In order to elucidate the training process efficiency, the quality measurement introduced in Eq. (7) was evaluated. This value was obtained during the training as well as after the testing procedures. Table 7 shows these values obtained in both phases of the classification process.

Table 7 Signal-to-noise-plus-distortion ratio applied to the DNN output

The training process took 300 s long, while the validation was 60 s long. This is a very long period for training and validation. This is an opportunity for developing more efficient numerical methods to solve the pattern classification problem by the method proposed in this study. On the other hand, the processing time in the FPGA system was 3.4 s which is closer to the actual period selected for each signal.

7 Conclusions

From the clinical point of view, automatic online detection of different types of EKG arrhythmia may contribute to immediate and better treatment of different heart diseases. This study proposes a method to perform EKG signal classifications online based on the application of parallel CoNN. This structure was first trained on a PC simulation system to prepare a set of weights which were used to design the particular CoNN used to detect multiple different arrhythmia waveforms in parallel.

The classifier was then implemented on an FPGA evaluation board and was validated using the fivefold cross-validation method. The classification TPR attained by the classifier developed in this study was the best (98.01%) among a selected set of similar classifiers, also implemented in FPGA, described previously in some similar studies. This value was obtained as the average of the accuracy percentage obtained for each class considered in this study.

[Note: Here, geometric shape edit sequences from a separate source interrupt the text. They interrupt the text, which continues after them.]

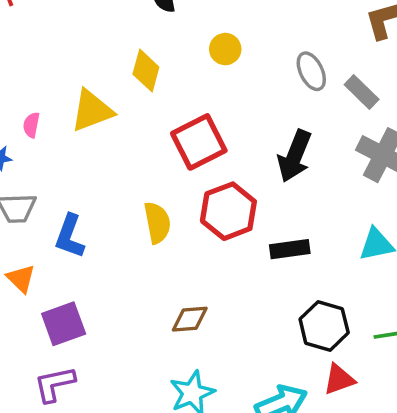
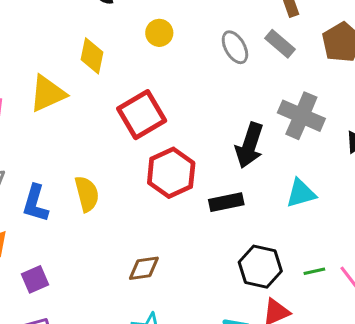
gray rectangle: (362, 92) -> (280, 44), moved
black arrow: (295, 156) -> (249, 145), moved
yellow semicircle: (157, 223) -> (87, 194), moved
purple square: (64, 324) -> (35, 279), size x0.7

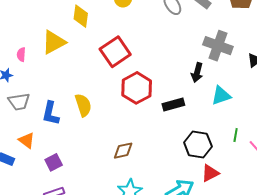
black arrow: (249, 145) -> (197, 72), moved, size x0.7
green line: (314, 271) -> (236, 135), moved, turned -64

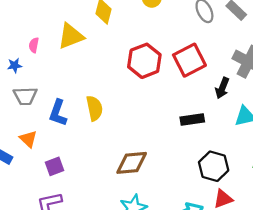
red square: (115, 52) -> (189, 60), moved
red hexagon: (137, 88) -> (144, 61), moved
brown diamond: (123, 151) -> (132, 163), size x1.4

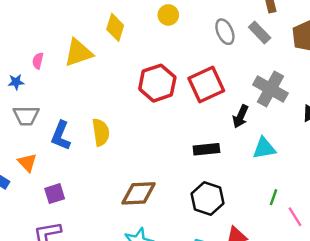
black hexagon: (214, 166) -> (207, 198), moved

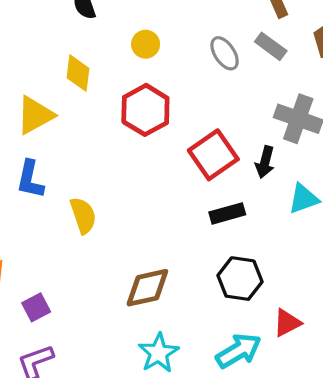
red hexagon: (157, 83) -> (145, 110), moved
red square: (206, 84) -> (213, 155), moved
blue L-shape: (61, 136) -> (30, 179), moved

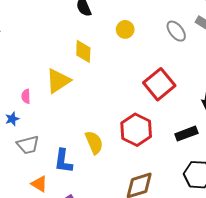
red hexagon: (145, 110) -> (136, 130), moved
red square: (213, 155) -> (159, 84), moved
blue L-shape: (30, 179) -> (63, 161), moved

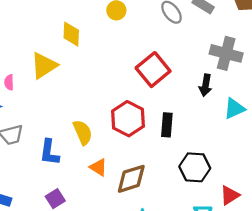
black rectangle: (186, 134) -> (167, 125), moved, turned -65
orange triangle: (39, 184) -> (98, 167), moved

The classification technique developed in this study can be extended to different problems such as (a) electroencephalographic signal analysis that can be executed online. This application can be used in the implementation of brain machine interfaces focused on assisting patients with movement limitations, (b) electromyographic pattern classifications that can used as input information in the control loop of active orthosis that can used in different sections of the human body or (c) online voice pattern classifier that can be used in security and medical devices among others.